Modern ryegrass varieties are compact and have a high tillering capacity, and are well proven for their wear tolerance and disease resistance. In cases where rapid establishment is required, ryegrasses alone may be used for over-seeding. If, however, a wiry, resilient turf is required, the following mixture should be used:

A14 Racecourse Gallops/Polo Grounds Mixture

Product Name A14 (Racecourse and Polo Grounds)
Mixture Breakdown 35% CADIX (Perennial Ryegrass)
35% PROMOTOR (Perennial Ryegrass)
30% ZURICH (Perennial Ryegrass)

View A14

Most racecourses will eventually exhibit signs of severe wear. When this happens, tufted grasses will begin to invade bare patches. Under such conditions, thought should be given to a general over-seeding programme of the offending areas using a “sod” seeder to tilth and seed in a single operation.

Seed can be sown with success from early March through to mid-October.

National Hunt courses have to be prepared in the spring, while a certain amount of progressive renovation work should be done throughout the summer months during the flat season. To reduce wear the tracks and fences should be repositioned where possible to allow for natural recovery as well as speedier establishment of the renovated areas. To protect take-offs and landings at jumps from severe frost in winter, a thick layer of hay/straw should be applied two or three days before the meeting. This helps to prevent deep penetration of frost.

 

Soil Top Dressings

All top dressing needs to be applied evenly in order to avoid smothering the existing sward. With this is mind, materials are best applied while there is vigorous grass growth so that new foliage may quickly grow through the top dressing. A good quality, screened loam should be used and applied in dry conditions. Top dressings are most effective when keyed onto the surface: this can be achieved by spiking and forking before and after application or for larger areas, a light harrowing or drag matting.

Aeration and Rolling

As for all sports turf, regular spiking is an important operation which is too often overlooked. As stated earlier, spiking helps drainage and relieves compaction and is an important prerequisite to top dressing. Time spent spiking to aid root development is never wasted. The deeper the root penetration the stronger and more drought resistant the turf will be.

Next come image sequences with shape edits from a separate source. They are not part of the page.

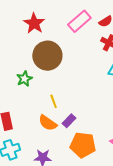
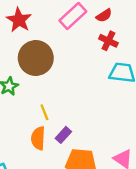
orange semicircle: (48, 123) -> (38, 138), turned 60

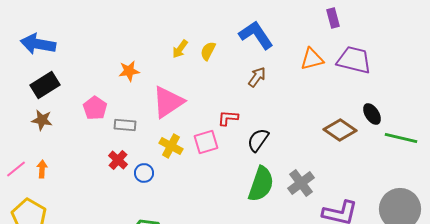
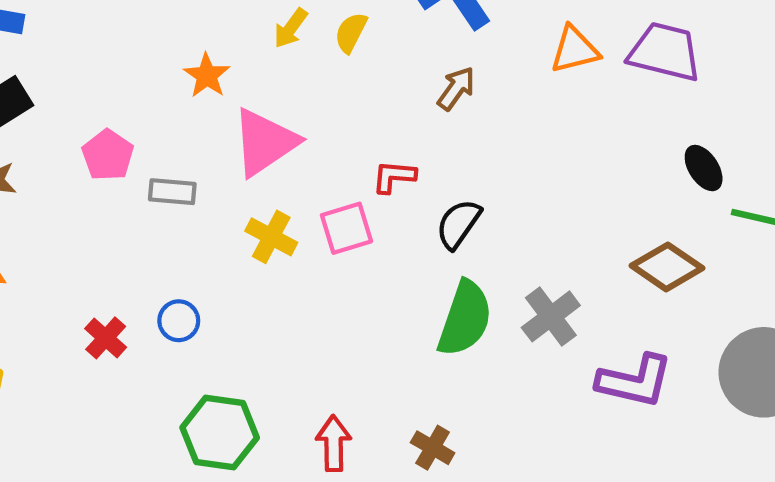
orange star: (129, 71) -> (207, 76), moved, turned -30
brown diamond: (340, 130) -> (667, 267), moved
red cross: (118, 160) -> (106, 338), moved
blue circle: (144, 173) -> (179, 321), moved

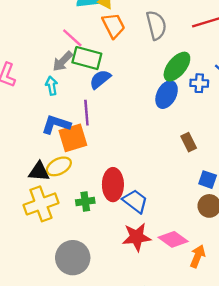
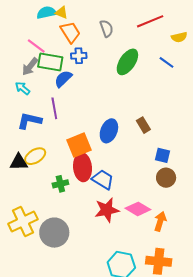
gray semicircle: (156, 25) -> (107, 28), size x0.7
blue cross: (199, 83) -> (79, 56), moved
cyan arrow: (52, 86) -> (23, 88), turned -35
blue ellipse: (167, 95) -> (109, 131), moved
orange square: (73, 138) -> (79, 145), moved
yellow cross: (41, 204) -> (23, 221), moved

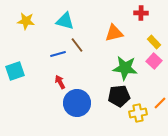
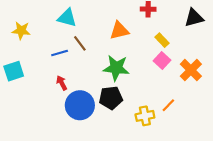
yellow star: (26, 21) -> (21, 31), moved
green star: (125, 68) -> (116, 68), moved
black pentagon: (119, 96) -> (111, 98), moved

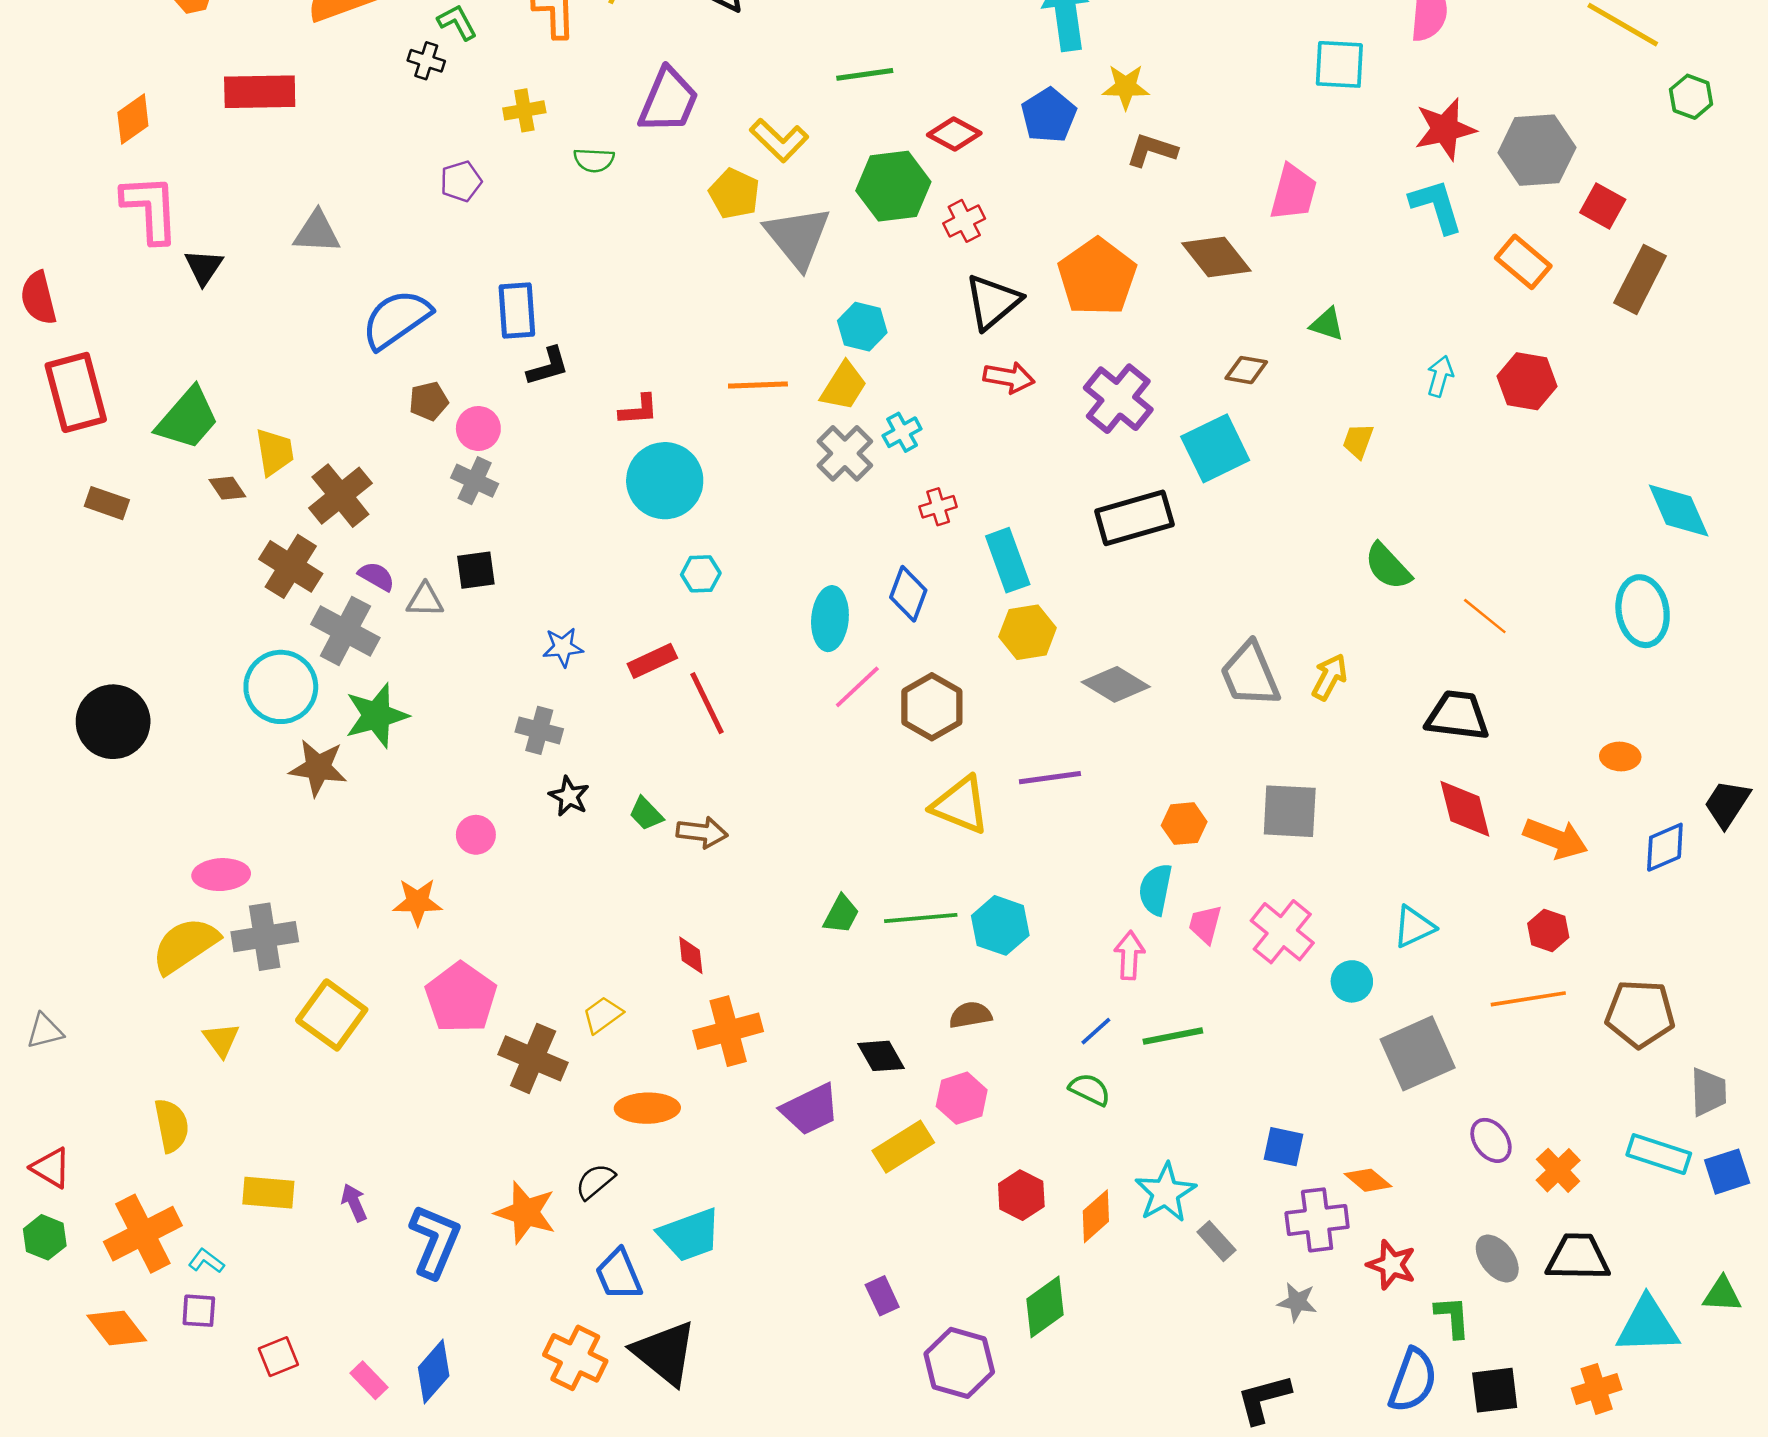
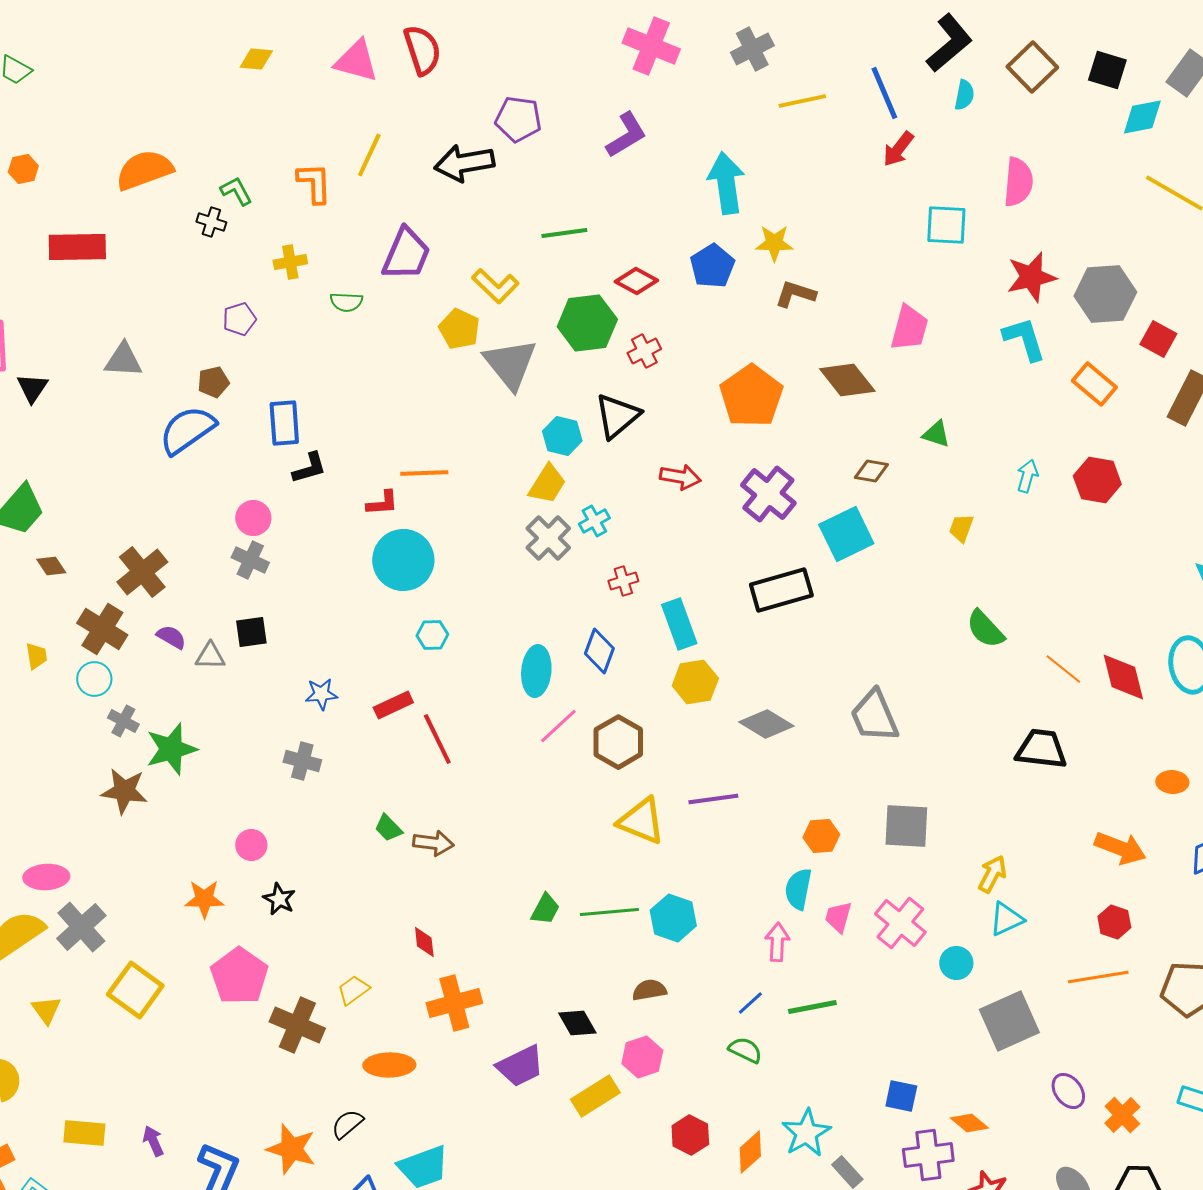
black triangle: (993, 302) -> (617, 416), moved
orange line: (758, 385) -> (424, 473), moved
brown pentagon: (429, 401) -> (213, 382), moved
yellow trapezoid: (275, 452) -> (36, 656), moved, size x0.7
gray cross: (345, 631) -> (123, 721), moved, size x0.6
yellow arrow: (1329, 677) -> (992, 874), moved
cyan circle: (281, 687) -> (94, 679), moved, size x0.6
black star: (569, 796) -> (279, 899), moved
red diamond: (1465, 809) -> (1123, 677), moved
gray cross: (265, 937) -> (81, 927), turned -33

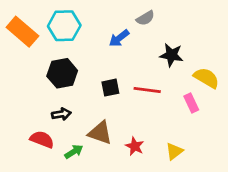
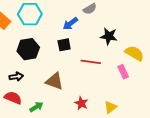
black square: (110, 88) -> (64, 45), moved
black arrow: (61, 114) -> (16, 77), moved
brown triangle: (100, 133) -> (54, 81), moved

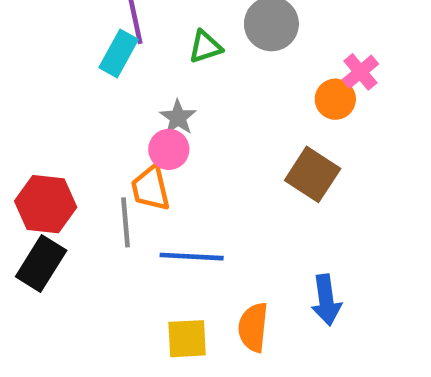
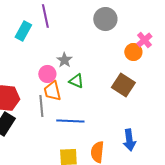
green triangle: (205, 47) -> (76, 81), moved, turned 42
cyan rectangle: (119, 54) -> (23, 31), moved
pink circle: (169, 149) -> (47, 74), moved

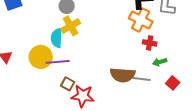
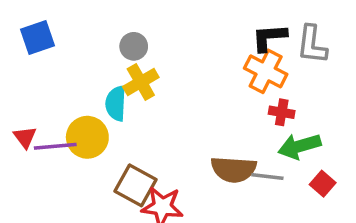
purple line: (58, 62) -> (55, 146), moved
green arrow: (160, 62) -> (299, 146), size x1.6
brown square: (68, 84) -> (135, 185), size x1.6

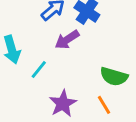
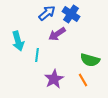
cyan line: (39, 69) -> (37, 55), turned -32

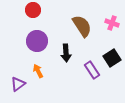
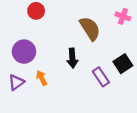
pink cross: (112, 23) -> (123, 16), moved
purple circle: (37, 41) -> (24, 52), moved
purple triangle: (18, 84) -> (16, 82), moved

While rolling is an important process in the production of a smooth surface, it should always be kept to a minimum . A heavy roller should never be used and a light Cambridge Ring Roller is best for most race tracks. The ground should never be rolled in wet weather as this will only seal the surface and impede drainage.

 Weed Control

Generally speaking, a broad spectrum weed-killer will eradicate many of the more common weeds. Timing is important and the summer growing season should be selected when both the grasses and weeds are growing strongly. Great care should be taken to follow the manufacturer’s application instructions and recommended dosage rates.

Land Drainage

One of the desirable requirements of any turf is good drainage and this particularly applies to National Hunt meetings that are held during the winter. While the cost of installing land drains may be considerable, one can also argue that the cost of losing a day’s racing can be equally expensive. The cost factor may prohibit the introduction of a full pipe drainage system, but such work can be carried out on a progressive basis, selecting the worst areas first and adding to the system as time and finance allows.

During the winter months a careful note should be made of the location of particularly wet areas, so that suitable drains can be installed in these areas during the summer.

Several racecourses have installed full irrigation systems, as moisture levels affect both the growth and the strength of the turf. Too much irrigation in the summer months can produce a lush, soft top growth which should obviously be avoided. A close watch on the weather is needed to prevent over-watering, otherwise the going will be too soft and the track will be at risk of excessive damage.